» **PROBLEM DESCRIPTION**: Search the records for the string "запит", then copy each line that has it.

» **SOURCE INFORMATION**:

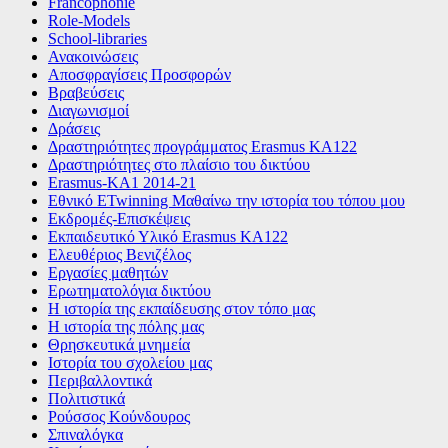
Francophonie
Role-Models
School-libraries
Ανακοινώσεις
Αποσφραγίσεις Προσφορών
Βραβεύσεις
Διαγωνισμοί
Δράσεις
Δραστηριότητες προγράμματος Erasmus KA122
Δραστηριότητες στο πλαίσιο του δικτύου
Εrasmus-ΚΑ1 2014-21
Εθνικό ETwinning Μαθαίνω την ιστορία του τόπου μου
Εκδρομές-Επισκέψεις
Εκπαιδευτικό Υλικό Erasmus ΚΑ122
Ελευθέριος Βενιζέλος
Εργασίες μαθητών
Ερωτηματολόγια δικτύου
Η ιστορία της εκπαίδευσης στον τόπο μας
Η ιστορία της πόλης μας
Θρησκευτικά μνημεία
Ιστορία του σχολείου μας
Περιβαλλοντικά
Πολιτιστικά
Ρούσσος Κούνδουρος
Σπιναλόγκα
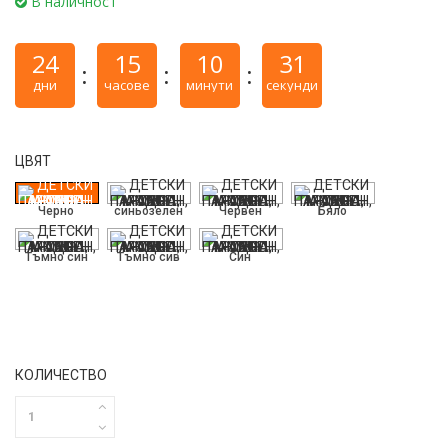
В наличност
24
15
10
31
дни
часове
минути
секунди
ЦВЯТ
Черно
синьозелен
Червен
Бяло
Тъмно син
Тъмно сив
Син
КОЛИЧЕСТВО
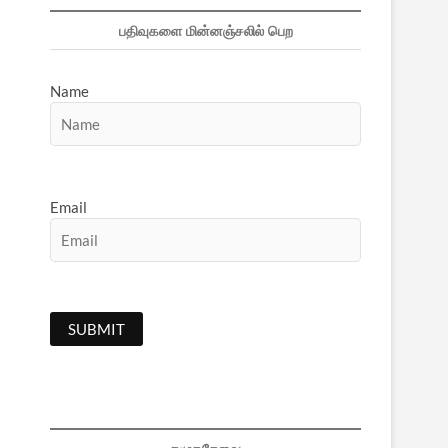
பதிவுகளை மின்னஞ்சலில் பெற
Name
Email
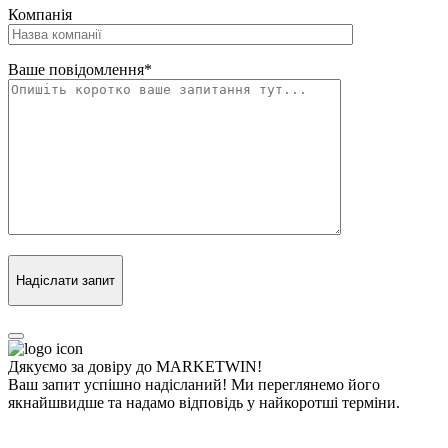
Компанія
Ваше повідомлення
*
Надіслати запит
Дякуємо за довіру до MARKETWIN!
Ваш запит успішно надісланий! Ми переглянемо його
якнайшвидше та надамо відповідь у найкоротші терміни.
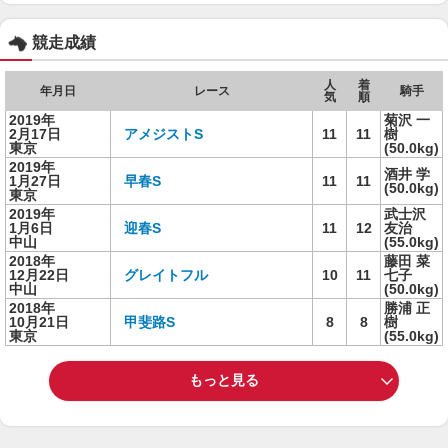
競走成績
人
着
年月日
レース
騎手
気
順
2019年
菊沢 一
2月17日
アメジストS
11
11
樹
東京
(50.0kg)
2019年
酒井 学
1月27日
早春S
11
11
(50.0kg)
東京
2019年
武士沢
1月6日
迎春S
11
12
友治
中山
(55.0kg)
2018年
藤田 菜
12月22日
グレイトフル
10
11
七子
中山
(50.0kg)
2018年
勝浦 正
10月21日
甲斐路S
8
8
樹
東京
(55.0kg)
もっと見る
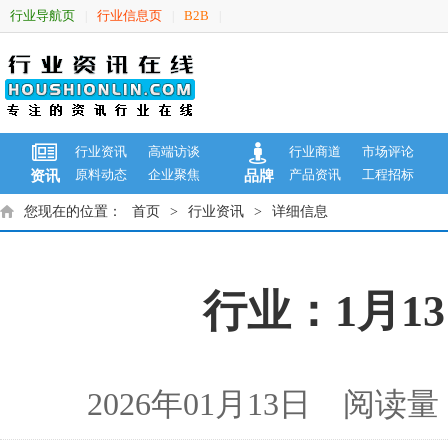
行业导航页
行业信息页
B2B
|
|
|
行业资讯
高端访谈
行业商道
市场评论
原料动态
企业聚焦
产品资讯
工程招标
资讯
品牌
您现在的位置：
首页
>
行业资讯
>
详细信息
行业：1月1
2026年01月13日 阅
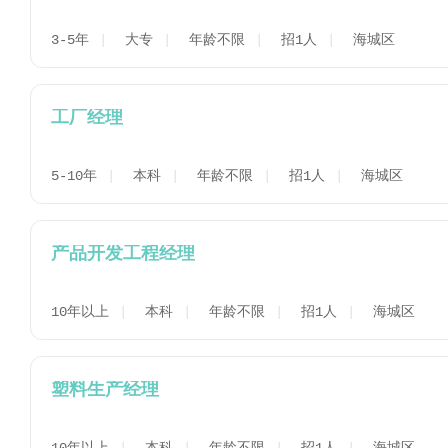
3-5年
大专
年龄不限
招1人
海城区
工厂经理
5-10年
本科
年龄不限
招1人
海城区
产品开发工程经理
10年以上
本科
年龄不限
招1人
海城区
塑料生产经理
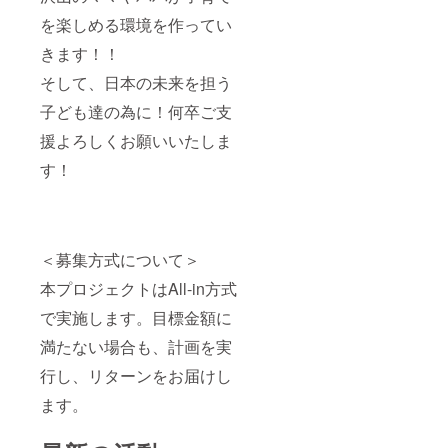
いしま
画像は
す ※当
イメー
を楽しめる環境を作ってい
リター
ジです
きます！！
ンを1つ
※挿入位
購入に
置は全
そして、日本の未来を担う
つき1枠
体のバ
の広告
ランス
子ども達の為に！何卒ご支
枠を活
をみて
用いた
順不同
援よろしくお願いいたしま
だけま
で記載
す ※公
させて
す！
序良俗
いただ
に反す
きます
る広告
※チラシ
はお受
はA4サ
けでき
イズ
＜募集方式について＞
かねま
2000部
す ※リ
ほど作
本プロジェクトはAll-in方式
ターン
成し配
画像は
布予定
で実施します。目標金額に
イメー
です ※
ジです
入稿期
満たない場合も、計画を実
※挿入位
日まで
置は全
行し、リターンをお届けし
にデー
体のバ
タのご
ます。
ランス
用意を
をみて
いただ
順不同
けない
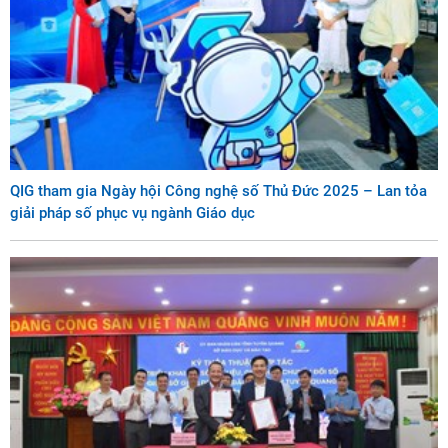
QIG tham gia Ngày hội Công nghệ số Thủ Đức 2025 – Lan tỏa
giải pháp số phục vụ ngành Giáo dục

» **RESPONSE FOR THIS EXERCISE**:
Надіслати запит
Ваш запит успішно надісланий! Ми переглянемо його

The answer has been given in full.